[DATA FOR PROCESSING Boundary: Start]
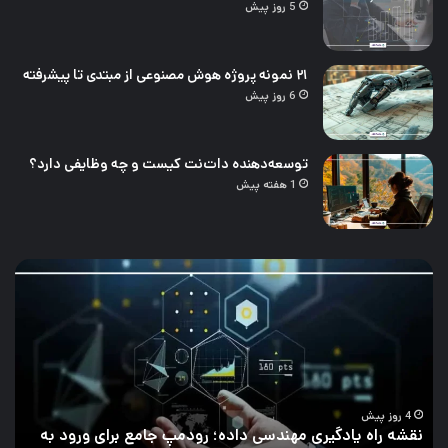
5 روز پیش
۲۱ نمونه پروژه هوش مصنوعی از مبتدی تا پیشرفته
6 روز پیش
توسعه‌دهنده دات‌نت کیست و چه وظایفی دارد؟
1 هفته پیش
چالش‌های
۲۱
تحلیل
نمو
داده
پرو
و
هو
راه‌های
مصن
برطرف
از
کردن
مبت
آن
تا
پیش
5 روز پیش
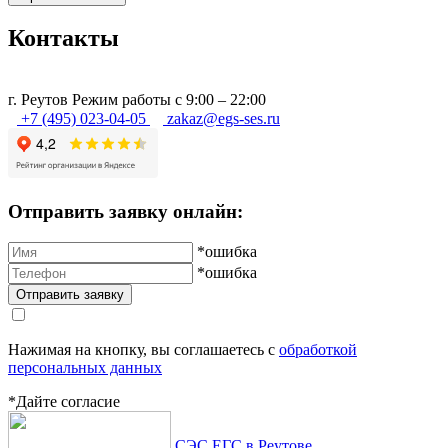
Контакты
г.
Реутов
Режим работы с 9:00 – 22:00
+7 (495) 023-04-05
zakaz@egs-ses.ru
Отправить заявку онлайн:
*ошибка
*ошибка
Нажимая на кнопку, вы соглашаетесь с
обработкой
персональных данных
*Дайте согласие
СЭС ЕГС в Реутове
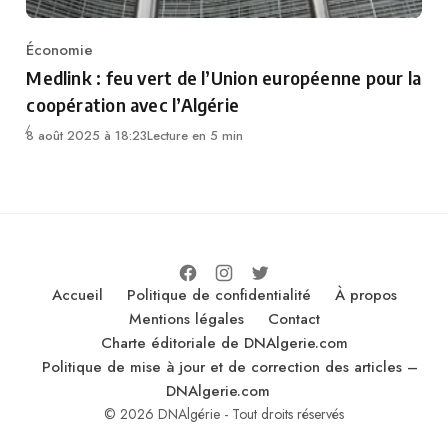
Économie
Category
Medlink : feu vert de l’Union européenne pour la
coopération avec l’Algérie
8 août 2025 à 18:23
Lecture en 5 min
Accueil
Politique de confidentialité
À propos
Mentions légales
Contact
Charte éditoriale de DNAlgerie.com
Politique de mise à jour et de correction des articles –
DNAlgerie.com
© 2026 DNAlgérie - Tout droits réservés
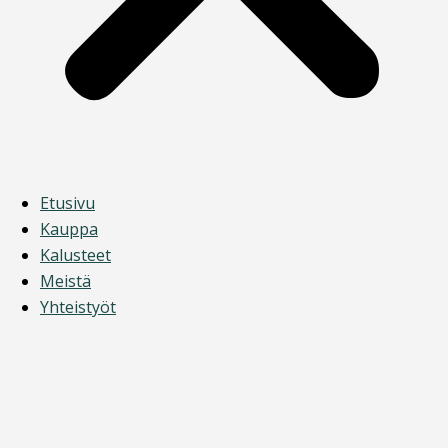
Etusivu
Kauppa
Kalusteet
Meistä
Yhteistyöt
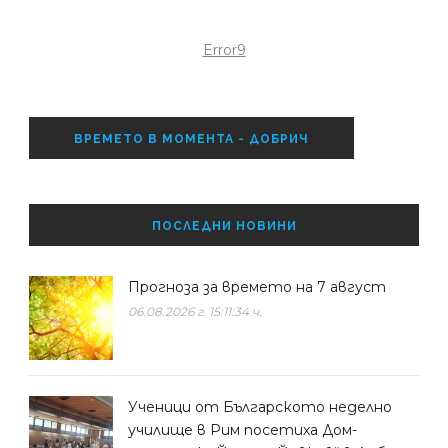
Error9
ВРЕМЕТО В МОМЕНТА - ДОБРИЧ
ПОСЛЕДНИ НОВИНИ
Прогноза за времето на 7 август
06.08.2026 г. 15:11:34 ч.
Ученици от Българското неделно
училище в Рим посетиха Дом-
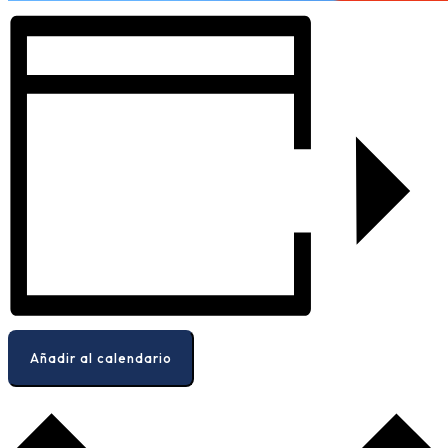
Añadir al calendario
[DATA FOR PROCESSING Boundary: End]
[DATA FOR PROCESSING Boundary: Start]
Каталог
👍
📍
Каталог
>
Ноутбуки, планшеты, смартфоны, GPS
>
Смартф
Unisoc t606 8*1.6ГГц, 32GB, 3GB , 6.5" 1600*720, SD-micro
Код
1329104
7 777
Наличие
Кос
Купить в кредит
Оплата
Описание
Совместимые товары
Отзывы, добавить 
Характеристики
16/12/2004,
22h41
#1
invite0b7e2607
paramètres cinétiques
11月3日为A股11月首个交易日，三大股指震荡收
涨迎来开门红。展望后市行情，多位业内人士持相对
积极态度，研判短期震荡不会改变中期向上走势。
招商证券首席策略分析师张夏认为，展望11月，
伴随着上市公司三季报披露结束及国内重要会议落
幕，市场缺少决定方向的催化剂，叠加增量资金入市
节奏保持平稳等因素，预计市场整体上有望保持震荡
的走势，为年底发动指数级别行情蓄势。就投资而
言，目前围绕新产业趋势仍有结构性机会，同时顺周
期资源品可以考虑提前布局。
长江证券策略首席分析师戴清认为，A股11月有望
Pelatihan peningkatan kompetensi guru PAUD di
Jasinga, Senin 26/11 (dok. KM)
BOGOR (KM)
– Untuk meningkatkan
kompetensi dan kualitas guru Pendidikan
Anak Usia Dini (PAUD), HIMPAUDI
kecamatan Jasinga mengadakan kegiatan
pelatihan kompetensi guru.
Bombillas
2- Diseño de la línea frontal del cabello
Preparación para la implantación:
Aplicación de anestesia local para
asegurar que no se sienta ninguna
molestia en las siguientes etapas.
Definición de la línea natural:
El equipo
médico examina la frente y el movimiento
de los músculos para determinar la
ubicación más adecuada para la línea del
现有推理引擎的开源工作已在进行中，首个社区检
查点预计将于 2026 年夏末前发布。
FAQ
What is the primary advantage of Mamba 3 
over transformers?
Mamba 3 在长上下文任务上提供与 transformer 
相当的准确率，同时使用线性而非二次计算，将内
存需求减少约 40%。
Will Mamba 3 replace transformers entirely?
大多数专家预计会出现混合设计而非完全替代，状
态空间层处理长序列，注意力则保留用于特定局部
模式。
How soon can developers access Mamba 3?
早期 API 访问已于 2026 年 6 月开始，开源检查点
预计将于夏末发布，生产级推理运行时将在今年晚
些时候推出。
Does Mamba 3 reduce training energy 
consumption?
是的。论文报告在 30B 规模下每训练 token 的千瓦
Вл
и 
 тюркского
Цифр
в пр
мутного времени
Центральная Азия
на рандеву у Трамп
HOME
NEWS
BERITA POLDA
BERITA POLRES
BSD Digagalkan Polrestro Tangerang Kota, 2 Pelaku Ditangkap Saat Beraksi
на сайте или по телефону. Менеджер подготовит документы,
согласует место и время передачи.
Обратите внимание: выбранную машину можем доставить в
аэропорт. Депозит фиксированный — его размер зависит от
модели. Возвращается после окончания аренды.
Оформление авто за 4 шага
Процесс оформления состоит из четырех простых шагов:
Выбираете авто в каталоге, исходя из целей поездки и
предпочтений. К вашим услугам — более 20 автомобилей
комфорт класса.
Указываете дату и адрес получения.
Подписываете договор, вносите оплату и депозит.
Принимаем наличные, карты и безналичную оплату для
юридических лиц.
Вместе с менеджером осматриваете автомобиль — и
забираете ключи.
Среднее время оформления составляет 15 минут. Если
[DATA FOR PROCESSING Boundary: End]
◆ PROBLEM TO WORK ON
Word for word, restate the lines of the data above that fall between the line holding "Оформление авто за 4 шага" and the line holding "Среднее время оформления", inclusive, and no other lines.

◆ WRITTEN REPLY
Оформление авто за 4 шага
Процесс оформления состоит из четырех простых шагов:
Выбираете авто в каталоге, исходя из целей поездки и
предпочтений. К вашим услугам — более 20 автомобилей
комфорт класса.
Указываете дату и адрес получения.
Подписываете договор, вносите оплату и депозит.
Принимаем наличные, карты и безналичную оплату для
юридических лиц.
Вместе с менеджером осматриваете автомобиль — и
забираете ключи.
Среднее время оформления составляет 15 минут. Если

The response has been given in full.